- Assigned task
Line by line, set down all the data below exactly, omitting any picture.

(Stored entries)
+---+

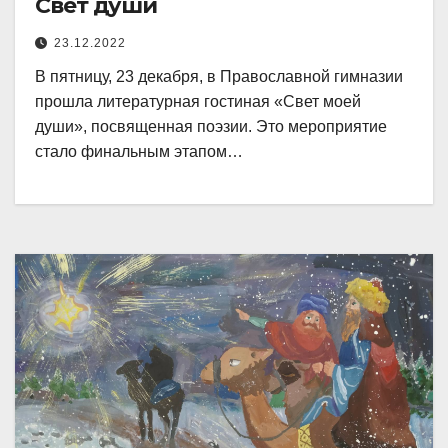
Свет души
23.12.2022
В пятницу, 23 декабря, в Православной гимназии
прошла литературная гостиная «Свет моей
души», посвященная поэзии. Это мероприятие
стало финальным этапом…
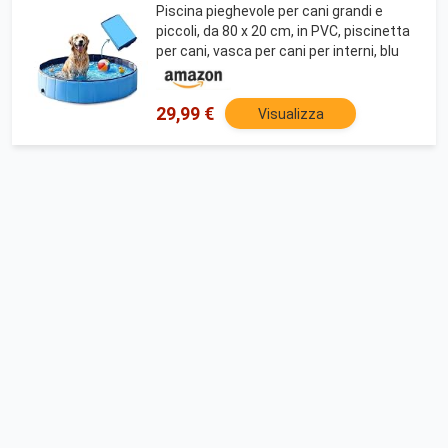
Piscina pieghevole per cani grandi e
piccoli, da 80 x 20 cm, in PVC, piscinetta
per cani, vasca per cani per interni, blu
29,99 €
Visualizza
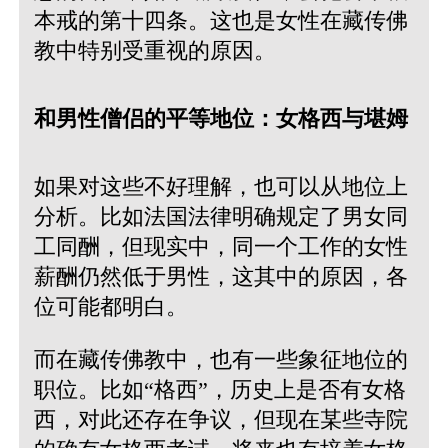
本戒的第十四条。这也是女性在藏传佛
教中特别受重视的原因。
和男性僧侣的平等地位：女格西与堪姆
如果对这些不好理解，也可以从地位上
分析。比如法国法律明确规定了男女同
工同酬，但现实中，同一个工作的女性
薪酬仍然低于男性，这其中的原因，各
位可能都明白。
而在藏传佛教中，也有一些象征地位的
职位。比如“格西”，历史上是否有女格
西，对此还存在争议，但现在某些寺院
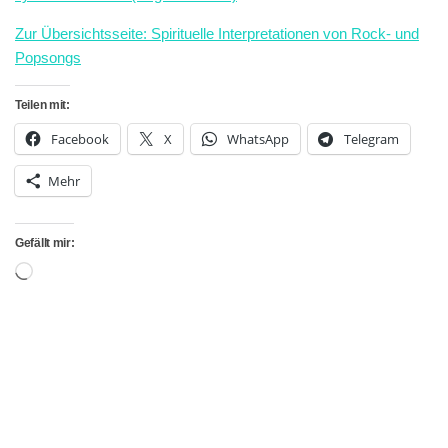
Zur Übersichtsseite: Spirituelle Interpretationen von Rock- und
Popsongs
Teilen mit:
Facebook
X
WhatsApp
Telegram
Mehr
Gefällt mir:
Wird
geladen …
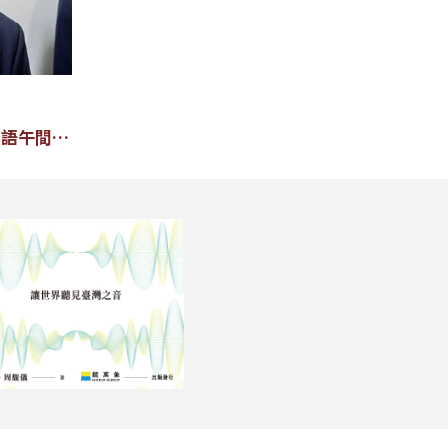
粵語午間新
聞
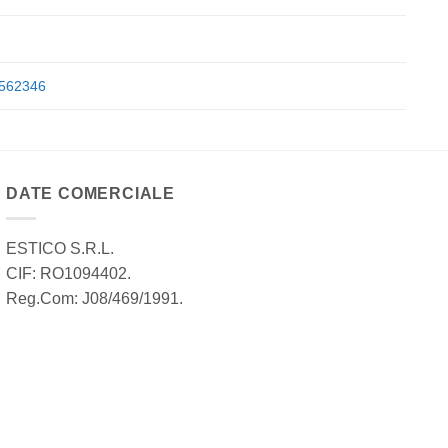
562346
DATE COMERCIALE
ESTICO S.R.L.
CIF: RO1094402.
Reg.Com: J08/469/1991.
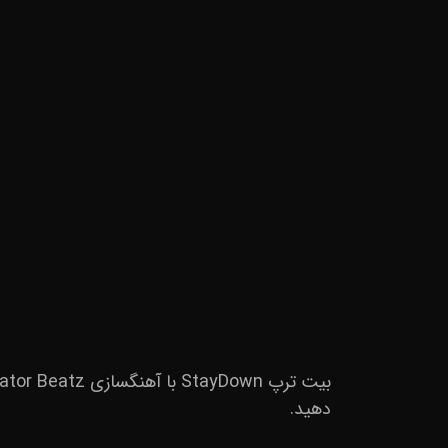
دهید.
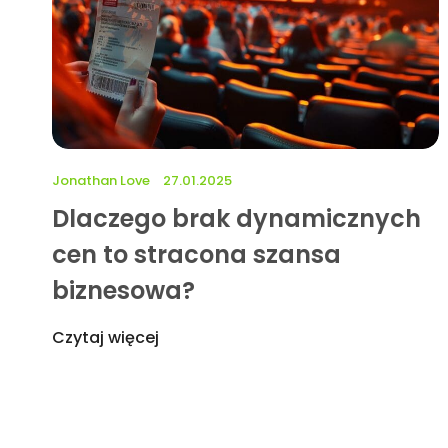
Jonathan Love
27.01.2025
Dlaczego brak dynamicznych
cen to stracona szansa
biznesowa?
Czytaj więcej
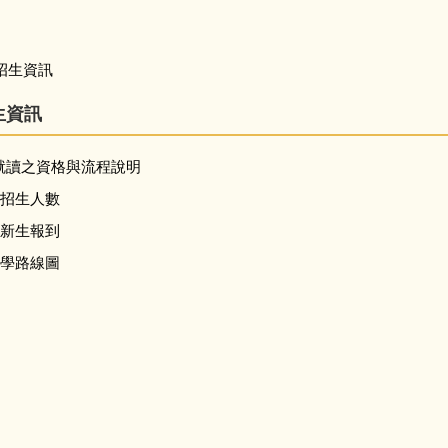
招生資訊
生資訊
就讀之資格與流程說明
級招生人數
級新生報到
下學路線圖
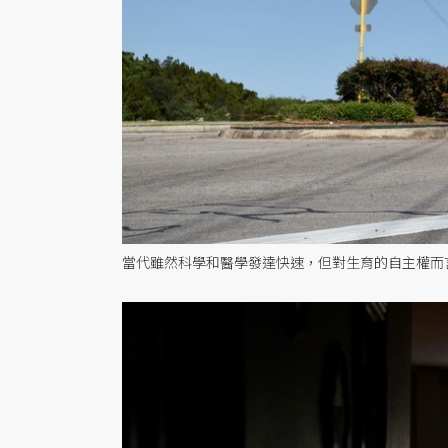
當代雖然科學和醫學發達快速，但對生育的自主權而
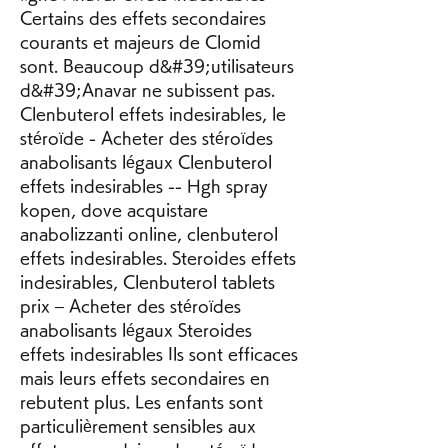
Certains des effets secondaires 
courants et majeurs de Clomid 
sont. Beaucoup d&#39;utilisateurs 
d&#39;Anavar ne subissent pas. 
Clenbuterol effets indesirables, le 
stéroïde - Acheter des stéroïdes 
anabolisants légaux Clenbuterol 
effets indesirables -- Hgh spray 
kopen, dove acquistare 
anabolizzanti online, clenbuterol 
effets indesirables. Steroides effets 
indesirables, Clenbuterol tablets 
prix – Acheter des stéroïdes 
anabolisants légaux Steroides 
effets indesirables Ils sont efficaces 
mais leurs effets secondaires en 
rebutent plus. Les enfants sont 
particulièrement sensibles aux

+---+

- Exercise result
Свет души
23.12.2022
В пятницу, 23 декабря, в Православной гимназии
прошла литературная гостиная «Свет моей
души», посвященная поэзии. Это мероприятие
стало финальным этапом…
Piscina pieghevole per cani grandi e
piccoli, da 80 x 20 cm, in PVC, piscinetta
per cani, vasca per cani per interni, blu
29,99 €
Visualizza
本戒的第十四条。这也是女性在藏传佛
教中特别受重视的原因。
和男性僧侣的平等地位：女格西与堪姆
如果对这些不好理解，也可以从地位上
分析。比如法国法律明确规定了男女同
工同酬，但现实中，同一个工作的女性
薪酬仍然低于男性，这其中的原因，各
位可能都明白。
而在藏传佛教中，也有一些象征地位的
职位。比如“格西”，历史上是否有女格
西，对此还存在争议，但现在某些寺院
Zur Übersichtsseite: Spirituelle Interpretationen von Rock- und
Popsongs
Teilen mit:
Facebook
X
WhatsApp
Telegram
Mehr
Gefällt mir:
Wird
geladen …
粵語午間新
聞
562346
DATE COMERCIALE
ESTICO S.R.L.
CIF: RO1094402.
Reg.Com: J08/469/1991.
دهید.
Jonathan Love
27.01.2025
Dlaczego brak dynamicznych
cen to stracona szansa
biznesowa?
Czytaj więcej
招生資訊
生資訊
就讀之資格與流程說明
級招生人數
級新生報到
下學路線圖
當代雖然科學和醫學發達快速，但對生育的自主權而
Certains des effets secondaires 
courants et majeurs de Clomid 
sont. Beaucoup d&#39;utilisateurs 
d&#39;Anavar ne subissent pas. 
Clenbuterol effets indesirables, le 
stéroïde - Acheter des stéroïdes 
anabolisants légaux Clenbuterol 
effets indesirables -- Hgh spray 
kopen, dove acquistare 
anabolizzanti online, clenbuterol 
effets indesirables. Steroides effets 
indesirables, Clenbuterol tablets 
prix – Acheter des stéroïdes 
anabolisants légaux Steroides 
effets indesirables Ils sont efficaces 
mais leurs effets secondaires en 
rebutent plus. Les enfants sont 
particulièrement sensibles aux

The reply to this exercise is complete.